As a salon manager I have had the joy of reviewing literally thousands of resumes over the years. I know it sounds crazy, but I absolutely love reading resumes. I enjoy gushing over the beautifully presented and well crafted ones and I cry inside whenever I glaze over a poorly organized mess. I can honestly say that I will only read 1 in 10 resumes all the way through and probably 1 in 30 are what I consider to be well done. The vast majority of resumes contain spelling and grammar errors, formatting issues, are too long, too short, overly detailed, not industry specific, the list goes on and on. A good salon will receive 40 or more applications so it is critical to make yours stand out.
- Choose your fonts wisely-Don't ever use an overly swirly or artsy font for the body of your resume. There are other areas of your application package where you can use creative fonts, but the body should be easy to read and creative fonts can sometimes give you trouble. Your name and some of your contact information can be in a larger font size, but the body of your resume should be in 12-14 point font. If you have to use a size 10 font to cram everything onto your resume, you're including way too much.
- Sum it up- Your actual resume shouldn't be more than one page. Managers and recruiters don't have the time nor do they care to read overly detailed resumes that describe every single task you've ever accomplished. It's too much.
- Contact information should be bold and clear- Make sure your name is listed in bold right at the top of the resume. I've seen beautiful resumes where the applicants name is in color and the rest of the resume is in standard black or where the name is in a different font and that can look beautiful. Be sure to include your first and last name, phone number, mailing address and email address.
- Social Media is key-Include the information for your Instagram, Facebook and website if you have a professional web image. As a side note, a strong web presence is critical for building a clientele today. Stay tuned for a future post on building your web presence.
- Keep it professional-If you haven't already done so, make a professional email address for yourself. When I get a resume and the email address is "email@example.com" I discredit you. Email addresses are free so take the time to make a simple, professional address.
- Keep your experience relevant-You should list at most the last 3 jobs you've had and possibly two or three bullet points detailing your responsibilities at each. The experiences you list should be relevant to the job you are applying for. If you worked at Starbucks and you're applying for a job as a esthetician, instead of listing that you make great espressos, include that you offer great customer service and were successful at up-selling food items since those are skills that are relevant for the job you want.

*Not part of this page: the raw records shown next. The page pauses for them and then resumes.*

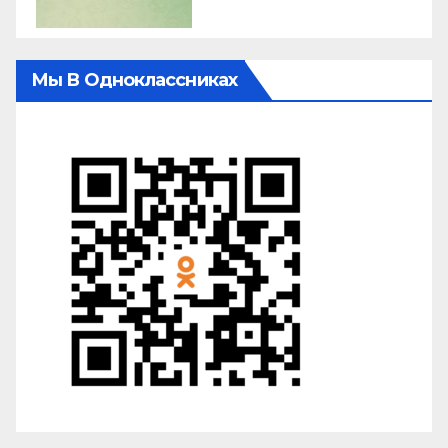
Мы В Одноклассниках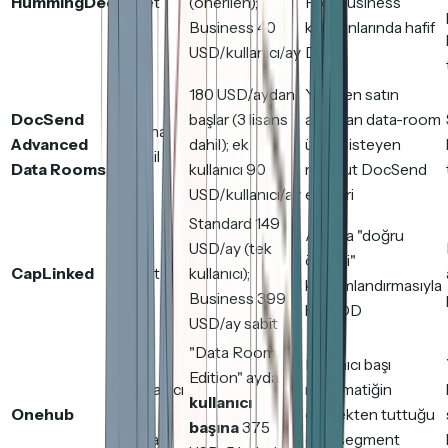
HummingDeck
Evet
(önerilen);
Pro/Business
Business 40
katmanlarında hafif
USD/kullanıcı/ay
DD
180 USD/aydan
Yeniden satın
DocSend
başlar (3 lisans
almadan data-room
Plana
Advanced
dahil); ek
ürünü isteyen
dahil
Data Rooms
kullanıcı 90
mevcut DocSend
USD/kullanıcı/ay
ekipleri
Standard 149
Açıkça "doğru
USD/ay (tek
ölçekli"
CapLinked
Evet
kullanıcı);
konumlandırmasıyla
Business 399
hafif DD
USD/ay sabit
"Data Room
Kullanıcı başı
Edition" ayda
Kullanıcı
matematiğin
kullanıcı
Onehub
başı
gerçekten tuttuğu
başına
375
tuzak
orta segment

- Proofread more than once-The worst thing is when I receive a resume littered with spelling and grammatical errors. Use spell check as a first line of defense and make sure to ask a close friend or family member to review your resume for you just to be sure you didn't miss anything
- Formatting is everything-A well laid out resume can make the difference between grabbing the hiring managers attention and ending up in the reject pile. Microsoft Word has templates available that are a great place to start, but don't be afraid to customize a little bit too. If you are feeling ambitious or have photoshop skills, use Google to search for resume formats and get inspired! Don't hesitate to give your resume some flavor and let your personality shine a little.
- Skip the photos-Don't include a picture of yourself on your resume. It always seems out of place and a good employer isn't just hiring you based on your looks so it is completely unnecessary.